[Stored items]
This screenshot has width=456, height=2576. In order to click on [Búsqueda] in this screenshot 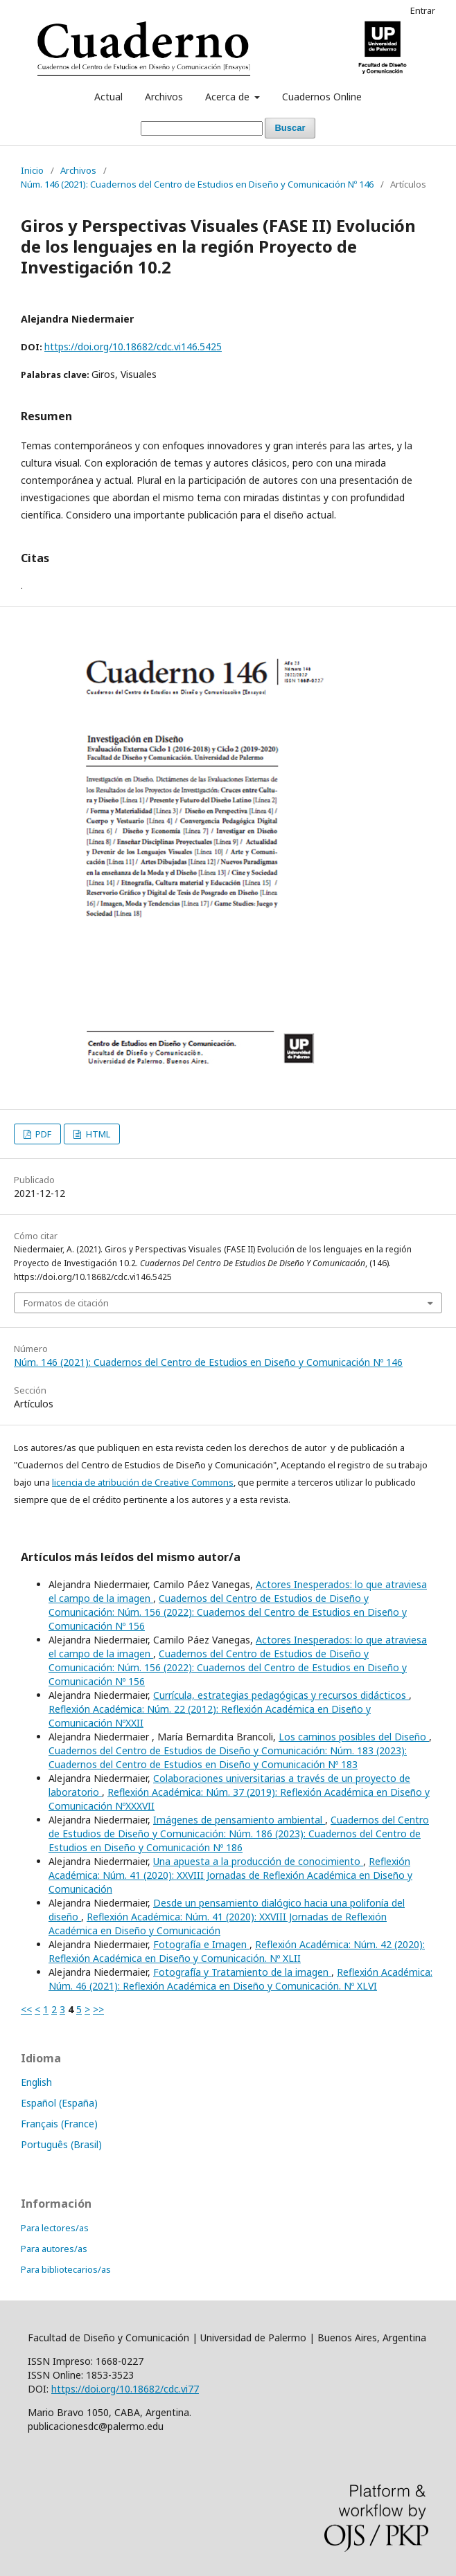, I will do `click(202, 128)`.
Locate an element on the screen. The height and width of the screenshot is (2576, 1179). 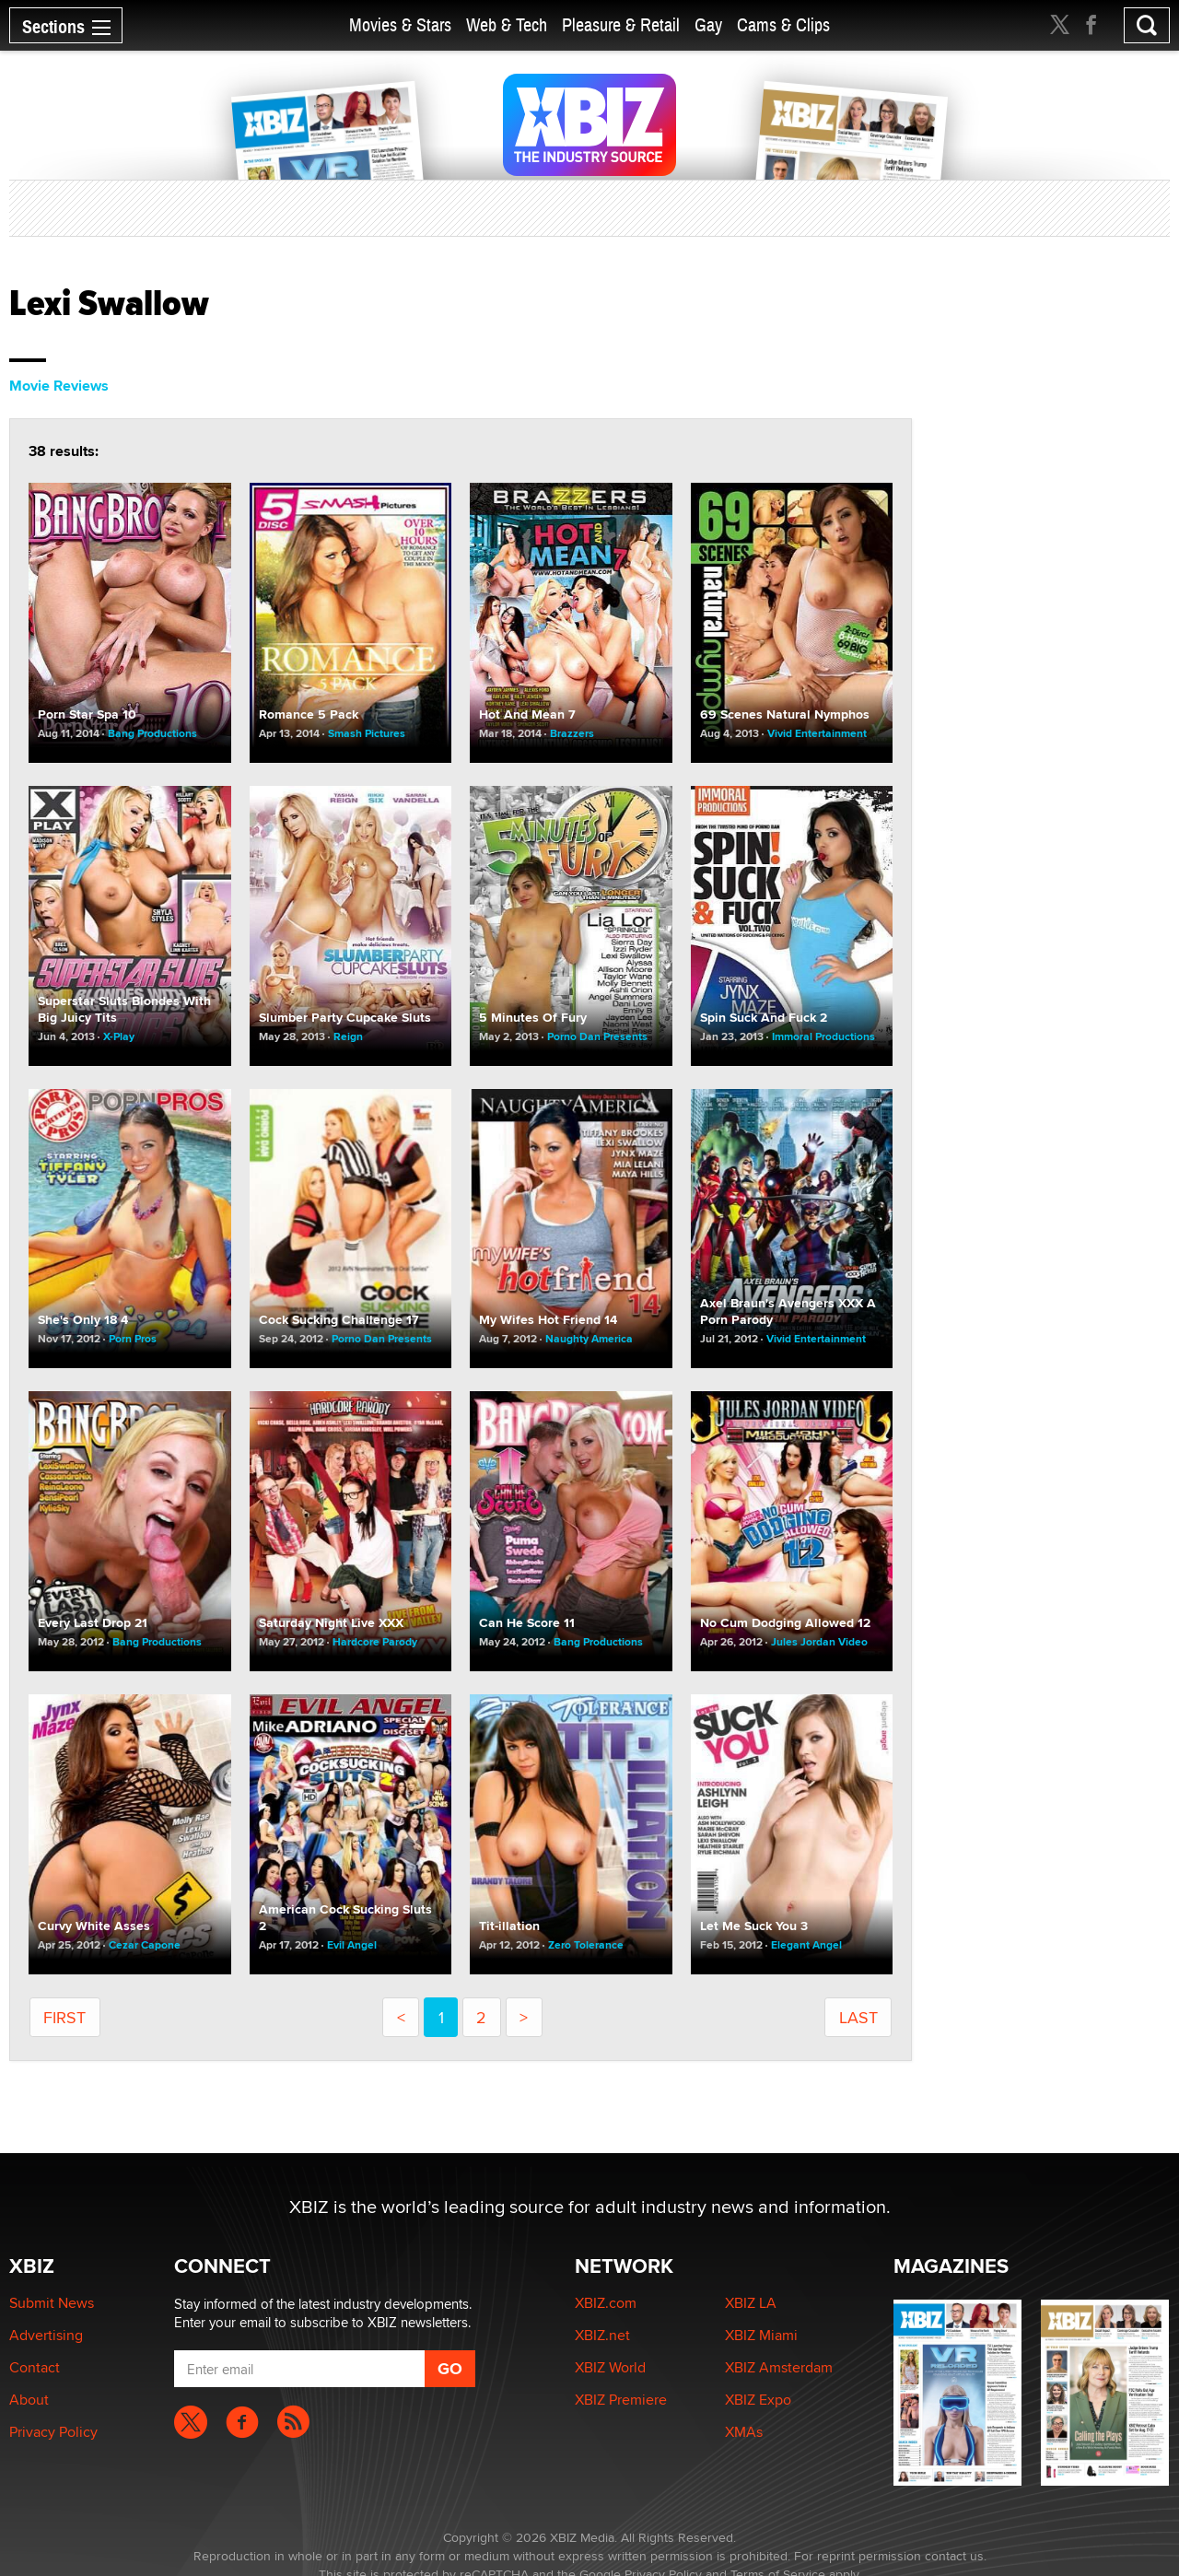
Movie Reviews is located at coordinates (59, 385).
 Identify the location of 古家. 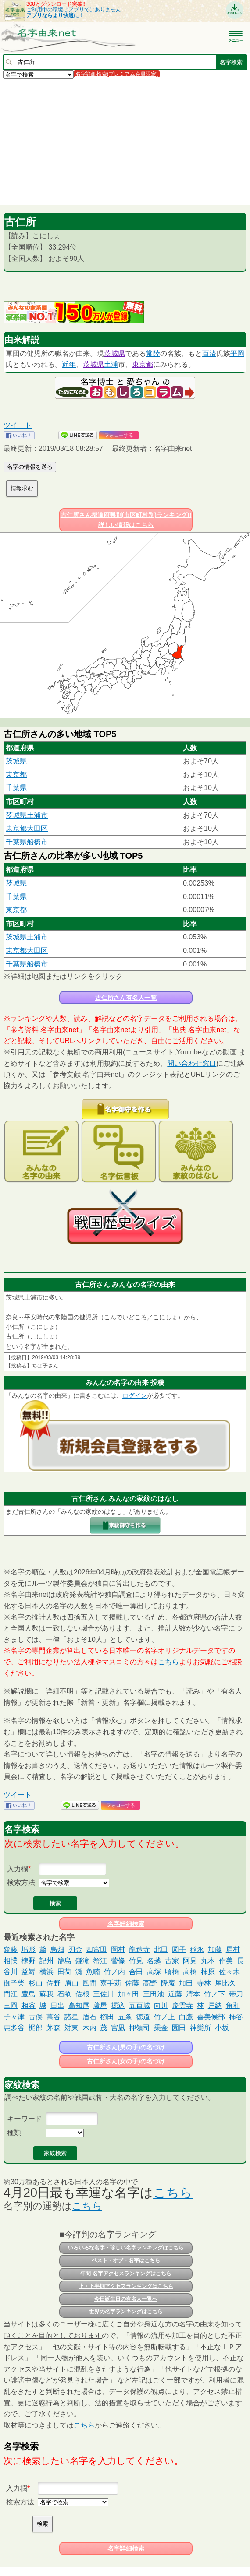
(172, 1961).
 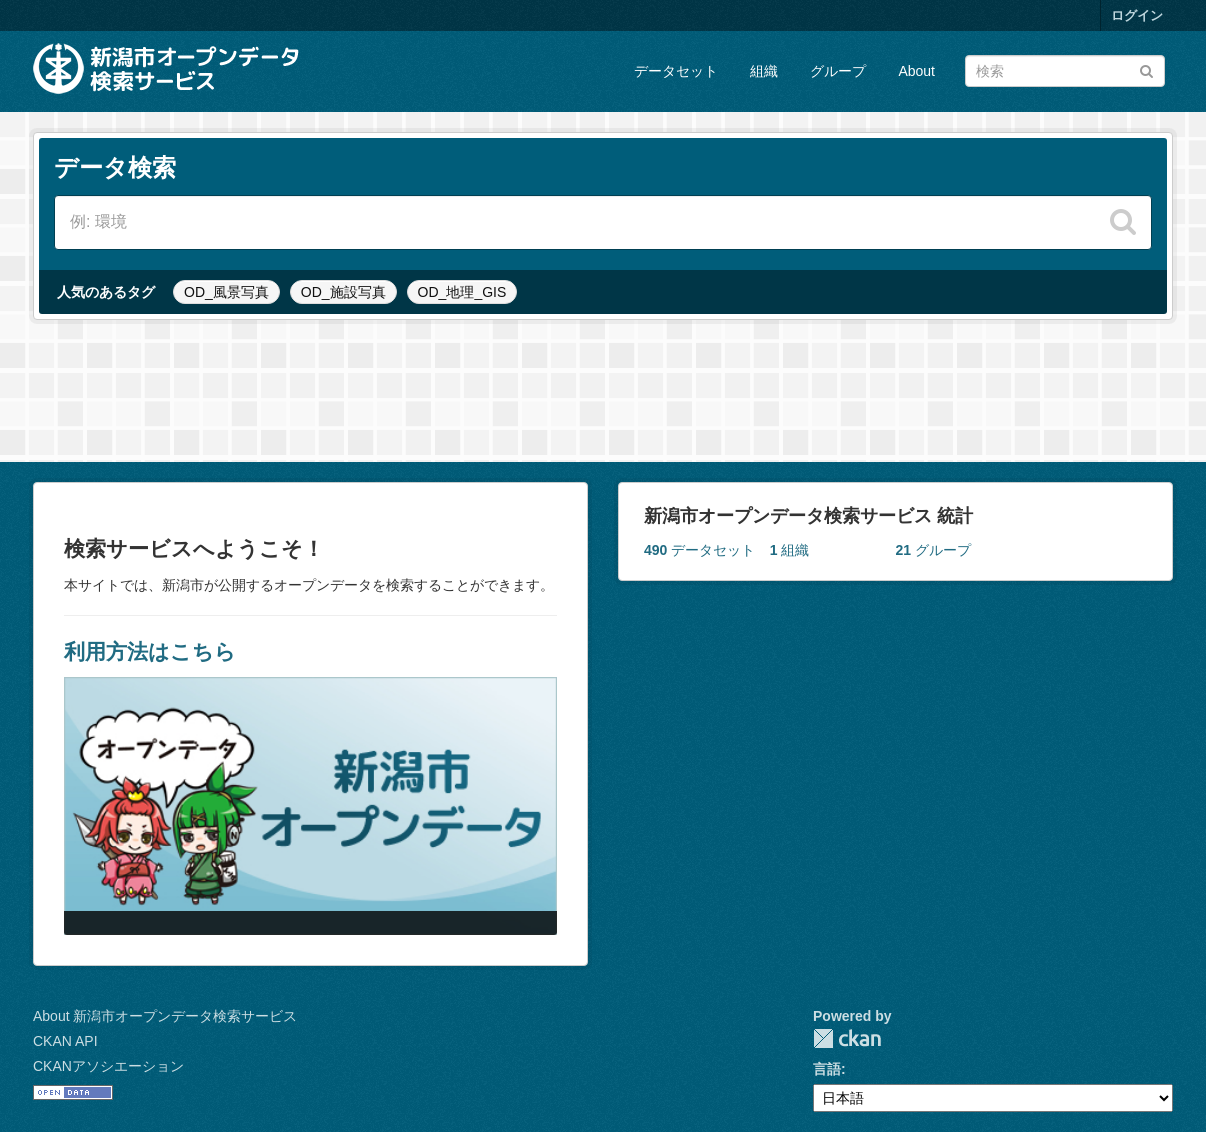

**PROBLEM TO WORK ON:** The lines to repeat start at the one holding "Locate an element" and run through the last line of the records above; write them out exactly, both ends included, but not the pictures.

**EXPECTED ANSWER:**
Locate an element on the screen. The height and width of the screenshot is (2576, 1179). 
Movie Reviews is located at coordinates (59, 385).
 Identify the location of 古家. 
(172, 1961).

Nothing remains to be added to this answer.